#NaNoWriMo: Less Than Perfect? OK!

We had samosas for dinner tonight. It was a new brand of frozen chicken somosas that we hadn’t bought before, but the instructions seemed simple enough: 15 minutes at 375 degrees. So I put them in the toaster oven and went back to the research I was doing for a freelance assignment until I heard the timer go off.

They weren’t completely burnt, but they were burnt pretty well, alright. I offered to see what else we had in the freezer, but my wife said it was fine, so I gave her the four least burnt samosas and took the other four for myself. The crusts were crisp instead of flaky, and the chicken stuffing was more scalding than I would have liked, but it was an acceptable dinner, all the same.

Why am I telling you this? Well, I assume that at some point during this National Novel Writing Month, you’ve had a writing session that went less than perfectly—say, for example, that you got your 1,000 or so words for the day, and you advanced the plot somewhat, but you just know that the dialogue is awful, or that your characters are starting to behave, well, out of character… And that’s okay! You can go back and fix that sort of thing in revision. The important thing is you put in a day’s work; you promised yourself you were going to get some writing done that day, and you sat down and wrote. If it wasn’t the best writing you’ve ever done, you can always do better in your next writing session.

#NaNoWriMo is a long month. You’re going to make mistakes. You’re going to have off days. Don’t let them get to you. Don’t shrug them off entirely, mind you—if you know you haven’t done your best, you should push yourself to do better the next time, rather than start convincing yourself there’s never going to be a next time and why did you ever think you could be a writer and maybe you should just quit.

Quick followup: So, after dinner, I started the timer on the 13-hour fasts I’ve been doing lately, and then, a half-hour later, I wandered into the kitchen and saw that there were just two Malomars left, and my wife didn’t want them, so I ate them so I could throw out the box. I realized as soon as I bit into the first one what I’d done, and I chided myself for it—then I just reset the timer and started my overnight fast again. It’s fine. I made a mistake, I caught it, I kept moving forward.

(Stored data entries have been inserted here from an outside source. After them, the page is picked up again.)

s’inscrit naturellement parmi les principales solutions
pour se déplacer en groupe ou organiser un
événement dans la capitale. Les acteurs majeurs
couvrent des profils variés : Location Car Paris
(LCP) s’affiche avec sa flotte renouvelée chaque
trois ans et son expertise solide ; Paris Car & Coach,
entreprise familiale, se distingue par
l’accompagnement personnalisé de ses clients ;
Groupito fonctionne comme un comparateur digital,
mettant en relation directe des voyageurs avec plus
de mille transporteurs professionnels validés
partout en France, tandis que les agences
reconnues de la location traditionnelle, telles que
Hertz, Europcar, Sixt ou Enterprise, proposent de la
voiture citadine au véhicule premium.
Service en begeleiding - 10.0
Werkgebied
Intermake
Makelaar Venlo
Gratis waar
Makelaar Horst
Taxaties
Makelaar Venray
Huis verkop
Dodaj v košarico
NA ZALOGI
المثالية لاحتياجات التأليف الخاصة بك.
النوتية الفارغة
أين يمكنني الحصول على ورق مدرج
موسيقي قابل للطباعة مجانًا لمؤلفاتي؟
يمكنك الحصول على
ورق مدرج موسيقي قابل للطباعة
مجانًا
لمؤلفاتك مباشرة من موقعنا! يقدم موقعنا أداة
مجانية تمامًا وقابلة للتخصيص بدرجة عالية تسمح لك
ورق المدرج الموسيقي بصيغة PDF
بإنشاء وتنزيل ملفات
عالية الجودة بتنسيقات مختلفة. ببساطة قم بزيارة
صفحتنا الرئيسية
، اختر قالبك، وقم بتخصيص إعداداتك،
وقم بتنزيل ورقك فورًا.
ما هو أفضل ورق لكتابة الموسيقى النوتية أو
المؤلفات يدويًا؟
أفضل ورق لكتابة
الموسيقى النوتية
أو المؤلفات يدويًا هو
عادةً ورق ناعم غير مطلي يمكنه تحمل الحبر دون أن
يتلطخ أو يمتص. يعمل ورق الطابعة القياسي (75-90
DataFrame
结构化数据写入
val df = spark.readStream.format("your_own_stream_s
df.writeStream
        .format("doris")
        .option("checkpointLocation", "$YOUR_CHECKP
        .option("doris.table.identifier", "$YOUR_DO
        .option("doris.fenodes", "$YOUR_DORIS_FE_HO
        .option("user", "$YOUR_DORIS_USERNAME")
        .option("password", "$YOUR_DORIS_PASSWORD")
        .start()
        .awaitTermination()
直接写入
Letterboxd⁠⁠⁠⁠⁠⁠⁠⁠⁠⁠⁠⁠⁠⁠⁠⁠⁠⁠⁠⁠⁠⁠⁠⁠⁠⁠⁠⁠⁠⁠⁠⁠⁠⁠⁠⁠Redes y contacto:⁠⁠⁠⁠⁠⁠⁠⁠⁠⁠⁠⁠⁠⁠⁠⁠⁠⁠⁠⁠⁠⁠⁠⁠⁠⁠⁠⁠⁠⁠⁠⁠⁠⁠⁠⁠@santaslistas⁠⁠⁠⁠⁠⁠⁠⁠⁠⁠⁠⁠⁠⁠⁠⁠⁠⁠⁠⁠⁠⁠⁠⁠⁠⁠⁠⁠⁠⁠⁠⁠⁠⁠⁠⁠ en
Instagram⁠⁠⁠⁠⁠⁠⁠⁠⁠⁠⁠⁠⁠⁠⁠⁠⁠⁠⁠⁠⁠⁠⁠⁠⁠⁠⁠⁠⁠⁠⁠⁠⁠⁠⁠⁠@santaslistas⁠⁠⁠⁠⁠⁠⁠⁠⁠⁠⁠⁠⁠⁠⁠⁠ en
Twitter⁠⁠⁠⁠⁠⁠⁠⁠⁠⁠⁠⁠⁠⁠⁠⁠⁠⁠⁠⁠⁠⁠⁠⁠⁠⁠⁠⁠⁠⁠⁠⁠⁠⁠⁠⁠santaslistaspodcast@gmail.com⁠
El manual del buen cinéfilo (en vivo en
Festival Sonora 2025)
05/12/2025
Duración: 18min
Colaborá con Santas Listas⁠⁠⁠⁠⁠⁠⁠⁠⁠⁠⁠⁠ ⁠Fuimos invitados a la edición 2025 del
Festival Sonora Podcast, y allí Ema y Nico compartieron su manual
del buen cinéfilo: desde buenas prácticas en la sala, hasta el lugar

You can probably see where I’m going with that story, because it’s exactly where I went with the first one. Look, you’re already about two-thirds of the way through #NaNoWriMo. I’m willing to bet you’ve had some hard days, and I can guarantee you you’ve got some hard days ahead of you. It’s not just that you might feel like you’ve screwed up—you almost certainly have screwed up at some point. It’s what you do after that that counts.